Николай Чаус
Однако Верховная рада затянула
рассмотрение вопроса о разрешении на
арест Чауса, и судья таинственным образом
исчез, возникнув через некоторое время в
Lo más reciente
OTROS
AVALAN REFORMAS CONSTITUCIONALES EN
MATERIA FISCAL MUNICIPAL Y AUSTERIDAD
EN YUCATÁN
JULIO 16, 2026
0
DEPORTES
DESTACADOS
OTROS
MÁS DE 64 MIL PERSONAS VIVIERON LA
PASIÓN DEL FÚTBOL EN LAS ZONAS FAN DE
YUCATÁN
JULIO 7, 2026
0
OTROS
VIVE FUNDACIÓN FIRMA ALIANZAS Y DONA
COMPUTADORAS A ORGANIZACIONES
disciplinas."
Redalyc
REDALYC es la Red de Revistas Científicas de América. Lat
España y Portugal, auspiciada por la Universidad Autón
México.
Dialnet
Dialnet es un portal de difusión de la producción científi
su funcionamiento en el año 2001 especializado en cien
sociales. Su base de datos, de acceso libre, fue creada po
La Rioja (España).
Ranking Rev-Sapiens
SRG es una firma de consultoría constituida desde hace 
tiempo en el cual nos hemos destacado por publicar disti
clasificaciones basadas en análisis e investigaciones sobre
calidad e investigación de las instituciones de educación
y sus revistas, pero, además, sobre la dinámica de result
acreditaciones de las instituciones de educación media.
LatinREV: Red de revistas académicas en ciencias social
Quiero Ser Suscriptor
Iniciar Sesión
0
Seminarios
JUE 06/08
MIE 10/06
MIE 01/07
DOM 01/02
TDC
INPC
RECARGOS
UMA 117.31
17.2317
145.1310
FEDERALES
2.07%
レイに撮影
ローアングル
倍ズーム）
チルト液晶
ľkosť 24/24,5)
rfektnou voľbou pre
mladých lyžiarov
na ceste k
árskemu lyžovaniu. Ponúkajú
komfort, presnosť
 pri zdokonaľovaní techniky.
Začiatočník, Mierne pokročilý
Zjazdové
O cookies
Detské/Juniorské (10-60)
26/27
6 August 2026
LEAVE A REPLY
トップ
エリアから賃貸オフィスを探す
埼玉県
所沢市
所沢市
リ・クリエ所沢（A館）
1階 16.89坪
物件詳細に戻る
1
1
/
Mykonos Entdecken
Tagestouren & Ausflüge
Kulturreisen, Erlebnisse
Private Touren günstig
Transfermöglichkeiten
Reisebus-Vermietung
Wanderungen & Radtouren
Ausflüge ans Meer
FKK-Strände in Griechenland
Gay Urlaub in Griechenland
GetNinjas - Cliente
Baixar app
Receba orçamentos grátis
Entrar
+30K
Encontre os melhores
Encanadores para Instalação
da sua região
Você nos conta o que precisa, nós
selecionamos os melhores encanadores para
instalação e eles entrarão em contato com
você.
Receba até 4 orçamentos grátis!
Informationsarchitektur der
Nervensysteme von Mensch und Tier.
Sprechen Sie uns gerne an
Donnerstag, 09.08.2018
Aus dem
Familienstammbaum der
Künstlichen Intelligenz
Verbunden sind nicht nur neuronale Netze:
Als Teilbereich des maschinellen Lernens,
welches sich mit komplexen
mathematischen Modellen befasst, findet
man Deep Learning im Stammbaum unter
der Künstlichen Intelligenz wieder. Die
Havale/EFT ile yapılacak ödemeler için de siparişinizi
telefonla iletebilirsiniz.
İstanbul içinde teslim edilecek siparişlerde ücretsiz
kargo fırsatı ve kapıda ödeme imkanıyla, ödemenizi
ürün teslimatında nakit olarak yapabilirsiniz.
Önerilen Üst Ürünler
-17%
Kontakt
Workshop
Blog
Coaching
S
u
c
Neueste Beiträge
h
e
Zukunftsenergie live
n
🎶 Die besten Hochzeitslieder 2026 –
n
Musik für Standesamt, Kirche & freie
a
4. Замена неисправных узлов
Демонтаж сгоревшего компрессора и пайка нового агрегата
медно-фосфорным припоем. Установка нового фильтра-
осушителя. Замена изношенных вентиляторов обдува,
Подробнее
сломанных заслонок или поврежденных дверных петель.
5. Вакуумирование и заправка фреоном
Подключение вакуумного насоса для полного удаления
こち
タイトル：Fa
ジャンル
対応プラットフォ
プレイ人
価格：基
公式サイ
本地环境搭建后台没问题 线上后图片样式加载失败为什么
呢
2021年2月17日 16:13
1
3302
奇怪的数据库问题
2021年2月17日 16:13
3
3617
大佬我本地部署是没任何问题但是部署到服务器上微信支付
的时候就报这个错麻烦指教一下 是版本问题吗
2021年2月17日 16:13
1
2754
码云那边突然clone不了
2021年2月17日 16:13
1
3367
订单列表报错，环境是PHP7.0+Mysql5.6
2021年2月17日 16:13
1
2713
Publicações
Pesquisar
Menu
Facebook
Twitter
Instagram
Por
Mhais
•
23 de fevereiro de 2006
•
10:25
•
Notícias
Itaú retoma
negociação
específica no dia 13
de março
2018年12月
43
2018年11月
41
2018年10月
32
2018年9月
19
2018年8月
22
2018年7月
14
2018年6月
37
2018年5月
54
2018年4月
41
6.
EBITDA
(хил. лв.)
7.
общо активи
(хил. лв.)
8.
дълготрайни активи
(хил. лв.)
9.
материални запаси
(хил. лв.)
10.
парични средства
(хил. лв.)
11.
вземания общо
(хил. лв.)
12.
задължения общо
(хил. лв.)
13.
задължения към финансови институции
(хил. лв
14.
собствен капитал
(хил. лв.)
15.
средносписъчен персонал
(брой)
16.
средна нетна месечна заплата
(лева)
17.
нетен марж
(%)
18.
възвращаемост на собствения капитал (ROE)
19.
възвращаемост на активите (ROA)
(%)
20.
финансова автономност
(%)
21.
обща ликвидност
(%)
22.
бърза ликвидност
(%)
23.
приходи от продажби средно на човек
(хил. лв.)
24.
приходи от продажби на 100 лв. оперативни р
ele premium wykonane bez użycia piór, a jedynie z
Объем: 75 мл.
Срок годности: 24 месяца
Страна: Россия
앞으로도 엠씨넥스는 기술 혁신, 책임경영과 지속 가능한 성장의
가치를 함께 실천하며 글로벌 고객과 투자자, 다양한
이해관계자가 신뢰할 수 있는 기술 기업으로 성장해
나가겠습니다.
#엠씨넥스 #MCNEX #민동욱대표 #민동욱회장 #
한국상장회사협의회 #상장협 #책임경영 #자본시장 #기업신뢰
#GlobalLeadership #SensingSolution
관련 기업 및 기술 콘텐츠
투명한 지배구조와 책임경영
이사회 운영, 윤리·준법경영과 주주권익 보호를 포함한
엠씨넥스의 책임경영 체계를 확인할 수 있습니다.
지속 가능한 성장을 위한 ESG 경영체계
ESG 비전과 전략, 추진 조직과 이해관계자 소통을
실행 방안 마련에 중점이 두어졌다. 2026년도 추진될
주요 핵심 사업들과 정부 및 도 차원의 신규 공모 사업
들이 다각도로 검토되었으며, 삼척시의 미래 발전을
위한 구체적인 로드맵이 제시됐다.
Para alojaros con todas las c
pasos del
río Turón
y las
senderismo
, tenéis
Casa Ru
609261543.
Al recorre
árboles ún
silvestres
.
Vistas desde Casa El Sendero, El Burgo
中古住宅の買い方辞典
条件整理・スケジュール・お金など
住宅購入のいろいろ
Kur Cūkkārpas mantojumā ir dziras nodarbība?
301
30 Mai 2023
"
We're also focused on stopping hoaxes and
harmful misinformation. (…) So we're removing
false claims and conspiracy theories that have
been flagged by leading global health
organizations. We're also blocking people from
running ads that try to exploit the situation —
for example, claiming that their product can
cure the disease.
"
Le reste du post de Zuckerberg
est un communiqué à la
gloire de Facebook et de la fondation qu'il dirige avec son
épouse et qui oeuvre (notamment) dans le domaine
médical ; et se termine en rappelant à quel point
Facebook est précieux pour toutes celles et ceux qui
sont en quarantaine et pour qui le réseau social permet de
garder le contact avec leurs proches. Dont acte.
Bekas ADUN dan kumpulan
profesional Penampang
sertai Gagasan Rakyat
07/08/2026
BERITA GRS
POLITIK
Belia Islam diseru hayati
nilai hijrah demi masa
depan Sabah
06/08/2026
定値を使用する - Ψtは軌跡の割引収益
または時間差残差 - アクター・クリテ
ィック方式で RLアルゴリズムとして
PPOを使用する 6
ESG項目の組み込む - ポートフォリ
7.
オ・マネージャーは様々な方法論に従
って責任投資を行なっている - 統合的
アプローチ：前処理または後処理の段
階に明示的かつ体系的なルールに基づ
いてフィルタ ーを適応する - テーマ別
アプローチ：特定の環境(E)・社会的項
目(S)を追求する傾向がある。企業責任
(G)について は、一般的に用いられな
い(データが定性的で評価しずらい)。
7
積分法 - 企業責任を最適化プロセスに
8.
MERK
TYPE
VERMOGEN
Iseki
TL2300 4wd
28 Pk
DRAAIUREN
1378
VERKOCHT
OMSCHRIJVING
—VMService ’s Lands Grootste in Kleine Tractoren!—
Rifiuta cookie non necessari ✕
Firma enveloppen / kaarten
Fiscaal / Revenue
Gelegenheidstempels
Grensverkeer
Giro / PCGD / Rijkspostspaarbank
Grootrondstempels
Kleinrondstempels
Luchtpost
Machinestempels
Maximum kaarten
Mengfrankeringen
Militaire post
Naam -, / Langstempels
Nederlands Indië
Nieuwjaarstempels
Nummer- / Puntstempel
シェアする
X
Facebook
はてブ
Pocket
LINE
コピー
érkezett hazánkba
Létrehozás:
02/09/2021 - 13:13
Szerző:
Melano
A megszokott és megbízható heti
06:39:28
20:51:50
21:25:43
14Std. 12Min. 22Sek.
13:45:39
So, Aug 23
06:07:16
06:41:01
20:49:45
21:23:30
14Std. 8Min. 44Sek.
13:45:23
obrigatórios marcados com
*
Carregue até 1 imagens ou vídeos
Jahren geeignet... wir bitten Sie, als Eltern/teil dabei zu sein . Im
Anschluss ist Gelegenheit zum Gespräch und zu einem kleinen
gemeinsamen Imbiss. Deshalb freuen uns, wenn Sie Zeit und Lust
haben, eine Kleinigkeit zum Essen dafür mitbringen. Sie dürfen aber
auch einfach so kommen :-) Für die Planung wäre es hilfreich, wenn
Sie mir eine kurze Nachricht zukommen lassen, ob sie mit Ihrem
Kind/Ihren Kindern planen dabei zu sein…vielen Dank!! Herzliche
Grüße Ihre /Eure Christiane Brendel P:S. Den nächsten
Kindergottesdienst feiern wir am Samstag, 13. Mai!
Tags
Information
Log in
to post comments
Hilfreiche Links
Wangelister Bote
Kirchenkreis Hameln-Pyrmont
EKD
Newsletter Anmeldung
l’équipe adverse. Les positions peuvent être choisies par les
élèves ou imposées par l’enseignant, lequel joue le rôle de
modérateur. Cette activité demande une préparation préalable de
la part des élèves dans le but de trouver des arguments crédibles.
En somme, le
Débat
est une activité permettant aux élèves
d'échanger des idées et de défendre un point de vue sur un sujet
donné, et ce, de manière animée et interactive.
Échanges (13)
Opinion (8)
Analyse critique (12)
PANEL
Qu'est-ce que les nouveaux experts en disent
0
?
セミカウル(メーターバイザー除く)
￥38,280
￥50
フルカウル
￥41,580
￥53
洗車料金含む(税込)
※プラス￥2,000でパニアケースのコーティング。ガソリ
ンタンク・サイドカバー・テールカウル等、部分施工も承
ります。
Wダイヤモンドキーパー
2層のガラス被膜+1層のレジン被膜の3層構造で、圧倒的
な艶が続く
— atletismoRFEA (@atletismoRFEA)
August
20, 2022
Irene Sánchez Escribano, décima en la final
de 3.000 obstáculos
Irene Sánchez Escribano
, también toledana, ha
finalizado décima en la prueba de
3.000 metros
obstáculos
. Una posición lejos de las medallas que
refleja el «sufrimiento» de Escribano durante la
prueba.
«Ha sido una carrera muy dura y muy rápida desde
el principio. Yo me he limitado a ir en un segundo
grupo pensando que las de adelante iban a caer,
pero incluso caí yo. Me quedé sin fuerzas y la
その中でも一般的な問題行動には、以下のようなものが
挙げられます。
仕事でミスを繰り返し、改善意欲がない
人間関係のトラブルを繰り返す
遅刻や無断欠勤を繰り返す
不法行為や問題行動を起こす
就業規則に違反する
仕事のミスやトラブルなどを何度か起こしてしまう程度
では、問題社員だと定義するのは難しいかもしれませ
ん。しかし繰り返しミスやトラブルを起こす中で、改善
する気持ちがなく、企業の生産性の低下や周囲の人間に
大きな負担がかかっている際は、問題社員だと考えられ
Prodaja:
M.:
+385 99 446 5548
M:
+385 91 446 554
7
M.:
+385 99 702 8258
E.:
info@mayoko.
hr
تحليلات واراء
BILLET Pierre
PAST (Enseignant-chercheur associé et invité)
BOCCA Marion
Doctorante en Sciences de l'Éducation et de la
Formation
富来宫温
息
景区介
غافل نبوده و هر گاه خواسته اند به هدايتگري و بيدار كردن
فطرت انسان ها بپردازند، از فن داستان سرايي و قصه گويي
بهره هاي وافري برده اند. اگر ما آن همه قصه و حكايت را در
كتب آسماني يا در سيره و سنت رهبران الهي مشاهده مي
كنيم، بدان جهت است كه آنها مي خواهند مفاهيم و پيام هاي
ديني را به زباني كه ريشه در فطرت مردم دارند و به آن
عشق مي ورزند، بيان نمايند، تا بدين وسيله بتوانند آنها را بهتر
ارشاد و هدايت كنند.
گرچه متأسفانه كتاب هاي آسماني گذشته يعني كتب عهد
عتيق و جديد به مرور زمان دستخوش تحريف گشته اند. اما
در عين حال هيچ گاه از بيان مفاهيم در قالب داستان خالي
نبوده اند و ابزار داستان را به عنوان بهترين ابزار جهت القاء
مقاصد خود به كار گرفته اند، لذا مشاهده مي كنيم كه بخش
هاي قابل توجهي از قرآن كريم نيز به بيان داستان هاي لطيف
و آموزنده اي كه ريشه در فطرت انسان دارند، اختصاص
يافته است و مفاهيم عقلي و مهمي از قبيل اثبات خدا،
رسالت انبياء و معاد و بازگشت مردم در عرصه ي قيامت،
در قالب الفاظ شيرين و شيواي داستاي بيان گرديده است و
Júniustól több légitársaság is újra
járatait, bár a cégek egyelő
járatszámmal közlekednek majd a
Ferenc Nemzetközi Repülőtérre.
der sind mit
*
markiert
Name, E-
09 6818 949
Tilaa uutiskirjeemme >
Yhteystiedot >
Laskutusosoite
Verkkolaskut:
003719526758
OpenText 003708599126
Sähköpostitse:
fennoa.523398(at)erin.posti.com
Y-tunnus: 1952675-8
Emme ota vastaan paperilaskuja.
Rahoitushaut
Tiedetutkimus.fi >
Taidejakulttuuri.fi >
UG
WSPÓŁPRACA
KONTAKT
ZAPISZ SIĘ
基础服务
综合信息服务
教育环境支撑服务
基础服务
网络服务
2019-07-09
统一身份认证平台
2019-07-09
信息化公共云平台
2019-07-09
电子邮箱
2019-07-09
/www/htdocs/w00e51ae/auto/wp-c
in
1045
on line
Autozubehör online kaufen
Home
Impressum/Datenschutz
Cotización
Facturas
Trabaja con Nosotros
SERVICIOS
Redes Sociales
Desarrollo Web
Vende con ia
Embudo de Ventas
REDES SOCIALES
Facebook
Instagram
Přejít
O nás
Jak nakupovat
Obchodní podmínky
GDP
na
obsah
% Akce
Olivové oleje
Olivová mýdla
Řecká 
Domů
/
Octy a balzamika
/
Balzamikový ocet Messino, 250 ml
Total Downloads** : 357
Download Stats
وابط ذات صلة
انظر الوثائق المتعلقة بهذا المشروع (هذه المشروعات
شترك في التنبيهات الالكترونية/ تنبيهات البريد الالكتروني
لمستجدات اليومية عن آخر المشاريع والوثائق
* * * * * * * * *
▸ WORK INSTRUCTIONS
When you reach the line containing "Fiscaal / Revenue" in the data above, start copying exactly, and stop after the line containing "donné, et ce, de".

▸ YOUR SOLUTION
Fiscaal / Revenue
Gelegenheidstempels
Grensverkeer
Giro / PCGD / Rijkspostspaarbank
Grootrondstempels
Kleinrondstempels
Luchtpost
Machinestempels
Maximum kaarten
Mengfrankeringen
Militaire post
Naam -, / Langstempels
Nederlands Indië
Nieuwjaarstempels
Nummer- / Puntstempel
シェアする
X
Facebook
はてブ
Pocket
LINE
コピー
érkezett hazánkba
Létrehozás:
02/09/2021 - 13:13
Szerző:
Melano
A megszokott és megbízható heti
06:39:28
20:51:50
21:25:43
14Std. 12Min. 22Sek.
13:45:39
So, Aug 23
06:07:16
06:41:01
20:49:45
21:23:30
14Std. 8Min. 44Sek.
13:45:23
obrigatórios marcados com
*
Carregue até 1 imagens ou vídeos
Jahren geeignet... wir bitten Sie, als Eltern/teil dabei zu sein . Im
Anschluss ist Gelegenheit zum Gespräch und zu einem kleinen
gemeinsamen Imbiss. Deshalb freuen uns, wenn Sie Zeit und Lust
haben, eine Kleinigkeit zum Essen dafür mitbringen. Sie dürfen aber
auch einfach so kommen :-) Für die Planung wäre es hilfreich, wenn
Sie mir eine kurze Nachricht zukommen lassen, ob sie mit Ihrem
Kind/Ihren Kindern planen dabei zu sein…vielen Dank!! Herzliche
Grüße Ihre /Eure Christiane Brendel P:S. Den nächsten
Kindergottesdienst feiern wir am Samstag, 13. Mai!
Tags
Information
Log in
to post comments
Hilfreiche Links
Wangelister Bote
Kirchenkreis Hameln-Pyrmont
EKD
Newsletter Anmeldung
l’équipe adverse. Les positions peuvent être choisies par les
élèves ou imposées par l’enseignant, lequel joue le rôle de
modérateur. Cette activité demande une préparation préalable de
la part des élèves dans le but de trouver des arguments crédibles.
En somme, le
Débat
est une activité permettant aux élèves
d'échanger des idées et de défendre un point de vue sur un sujet
donné, et ce, de manière animée et interactive.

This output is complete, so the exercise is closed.